• Task brief: Without the pictures, can you quote each line below exactly?

[Opening Extracted entries section]

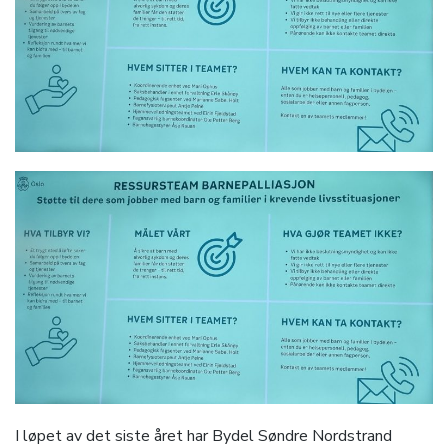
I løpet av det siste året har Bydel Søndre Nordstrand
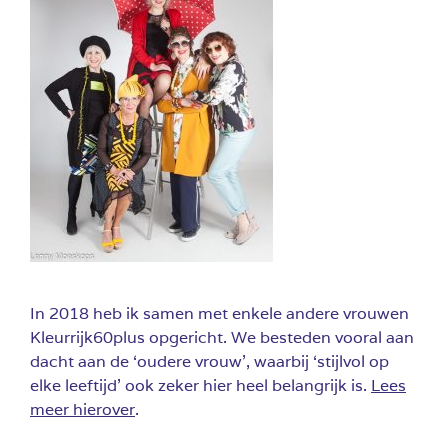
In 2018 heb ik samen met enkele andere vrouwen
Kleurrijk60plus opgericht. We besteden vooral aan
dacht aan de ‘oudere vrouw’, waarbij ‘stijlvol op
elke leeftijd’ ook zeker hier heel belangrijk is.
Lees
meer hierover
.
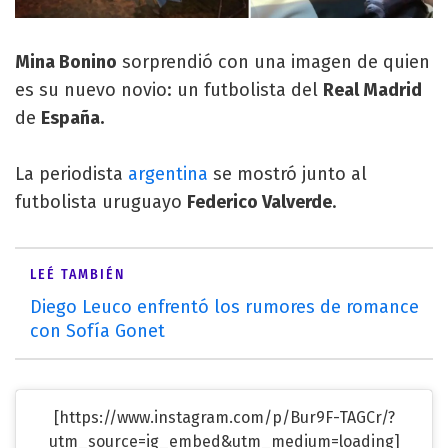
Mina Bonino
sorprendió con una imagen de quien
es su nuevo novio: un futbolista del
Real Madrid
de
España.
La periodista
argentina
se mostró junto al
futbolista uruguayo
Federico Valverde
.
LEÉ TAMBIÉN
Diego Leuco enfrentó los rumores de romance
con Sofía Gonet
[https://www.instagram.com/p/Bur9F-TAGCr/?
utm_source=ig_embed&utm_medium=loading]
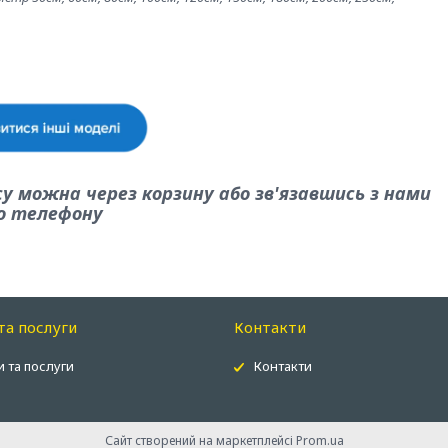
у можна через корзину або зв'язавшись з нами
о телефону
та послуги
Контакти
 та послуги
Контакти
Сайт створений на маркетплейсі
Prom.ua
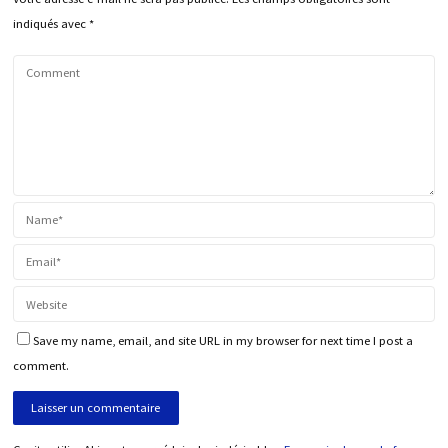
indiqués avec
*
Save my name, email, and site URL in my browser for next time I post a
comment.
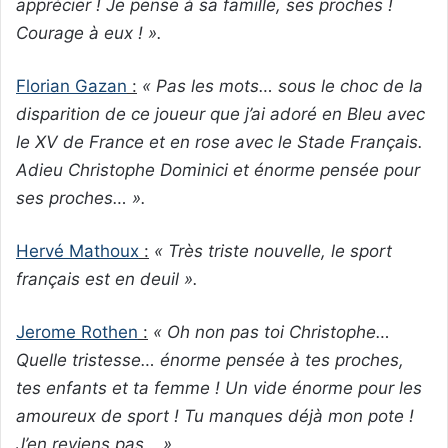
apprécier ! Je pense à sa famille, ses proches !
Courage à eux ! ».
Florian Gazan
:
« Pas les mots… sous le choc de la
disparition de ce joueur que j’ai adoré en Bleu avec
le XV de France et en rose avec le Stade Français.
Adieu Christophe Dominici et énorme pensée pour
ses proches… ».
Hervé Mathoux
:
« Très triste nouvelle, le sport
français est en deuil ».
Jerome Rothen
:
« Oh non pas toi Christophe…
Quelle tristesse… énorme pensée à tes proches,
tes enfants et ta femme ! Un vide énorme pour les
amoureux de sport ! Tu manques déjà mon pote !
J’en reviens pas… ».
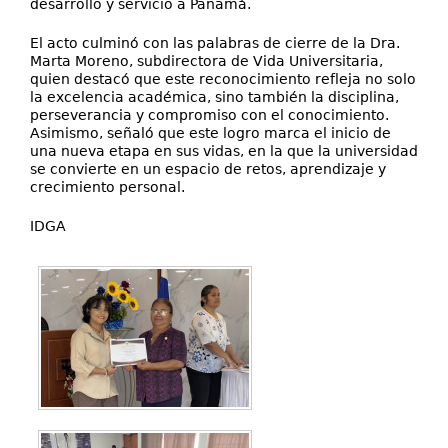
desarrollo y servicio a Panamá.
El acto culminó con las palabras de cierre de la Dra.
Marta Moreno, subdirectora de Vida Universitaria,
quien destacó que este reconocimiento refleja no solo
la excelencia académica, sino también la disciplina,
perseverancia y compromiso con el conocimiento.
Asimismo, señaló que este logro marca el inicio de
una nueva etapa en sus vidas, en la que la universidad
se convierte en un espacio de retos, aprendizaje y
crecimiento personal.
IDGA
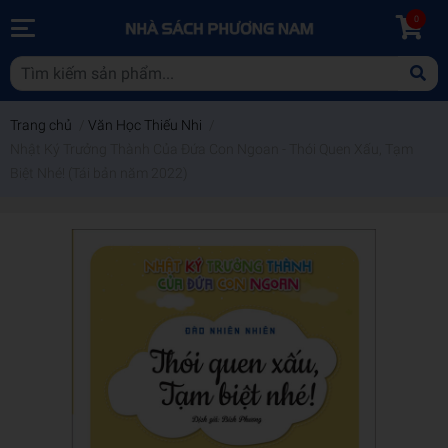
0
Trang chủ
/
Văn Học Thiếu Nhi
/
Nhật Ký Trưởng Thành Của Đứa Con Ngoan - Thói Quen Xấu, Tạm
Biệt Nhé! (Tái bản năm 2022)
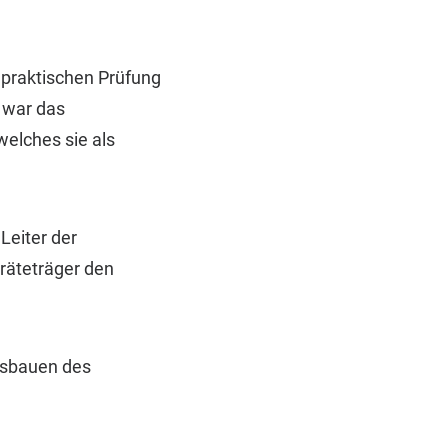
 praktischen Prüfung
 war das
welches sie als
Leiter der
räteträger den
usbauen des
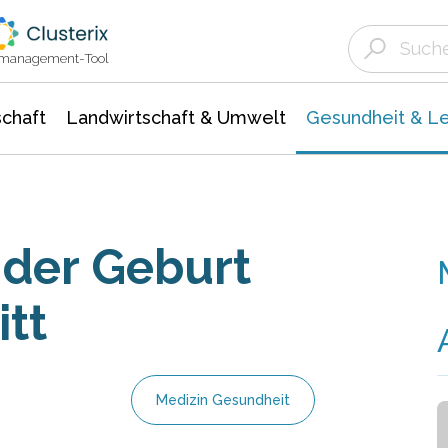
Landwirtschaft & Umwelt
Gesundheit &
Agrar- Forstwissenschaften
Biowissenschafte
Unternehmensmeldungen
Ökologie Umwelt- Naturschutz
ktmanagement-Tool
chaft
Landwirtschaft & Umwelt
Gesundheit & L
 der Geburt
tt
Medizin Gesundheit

[Closing Extracted entries section]

• Output for this task:
I løpet av det siste året har Bydel Søndre Nordstrand
In 2018 heb ik samen met enkele andere vrouwen
Kleurrijk60plus opgericht. We besteden vooral aan
dacht aan de ‘oudere vrouw’, waarbij ‘stijlvol op
elke leeftijd’ ook zeker hier heel belangrijk is.
Lees
meer hierover
.
Mina Bonino
sorprendió con una imagen de quien
es su nuevo novio: un futbolista del
Real Madrid
de
España.
La periodista
argentina
se mostró junto al
futbolista uruguayo
Federico Valverde
.
LEÉ TAMBIÉN
Diego Leuco enfrentó los rumores de romance
con Sofía Gonet
[https://www.instagram.com/p/Bur9F-TAGCr/?
utm_source=ig_embed&utm_medium=loading]
у можна через корзину або зв'язавшись з нами
о телефону
та послуги
Контакти
 та послуги
Контакти
Сайт створений на маркетплейсі
Prom.ua
indiqués avec
*
Save my name, email, and site URL in my browser for next time I post a
comment.
apprécier ! Je pense à sa famille, ses proches !
Courage à eux ! ».
Florian Gazan
:
« Pas les mots… sous le choc de la
disparition de ce joueur que j’ai adoré en Bleu avec
le XV de France et en rose avec le Stade Français.
Adieu Christophe Dominici et énorme pensée pour
ses proches… ».
Hervé Mathoux
:
« Très triste nouvelle, le sport
français est en deuil ».
Jerome Rothen
:
« Oh non pas toi Christophe…
Quelle tristesse… énorme pensée à tes proches,
tes enfants et ta femme ! Un vide énorme pour les
amoureux de sport ! Tu manques déjà mon pote !
J’en reviens pas… ».
desarrollo y servicio a Panamá.
El acto culminó con las palabras de cierre de la Dra.
Marta Moreno, subdirectora de Vida Universitaria,
quien destacó que este reconocimiento refleja no solo
la excelencia académica, sino también la disciplina,
perseverancia y compromiso con el conocimiento.
Asimismo, señaló que este logro marca el inicio de
una nueva etapa en sus vidas, en la que la universidad
se convierte en un espacio de retos, aprendizaje y
crecimiento personal.
IDGA
0
Trang chủ
/
Văn Học Thiếu Nhi
/
Nhật Ký Trưởng Thành Của Đứa Con Ngoan - Thói Quen Xấu, Tạm
Biệt Nhé! (Tái bản năm 2022)
 praktischen Prüfung
 war das
welches sie als
Leiter der
räteträger den
usbauen des
Landwirtschaft & Umwelt
Gesundheit &
Agrar- Forstwissenschaften
Biowissenschafte
Unternehmensmeldungen
Ökologie Umwelt- Naturschutz
ktmanagement-Tool
chaft
Landwirtschaft & Umwelt
Gesundheit & L
 der Geburt
tt
Medizin Gesundheit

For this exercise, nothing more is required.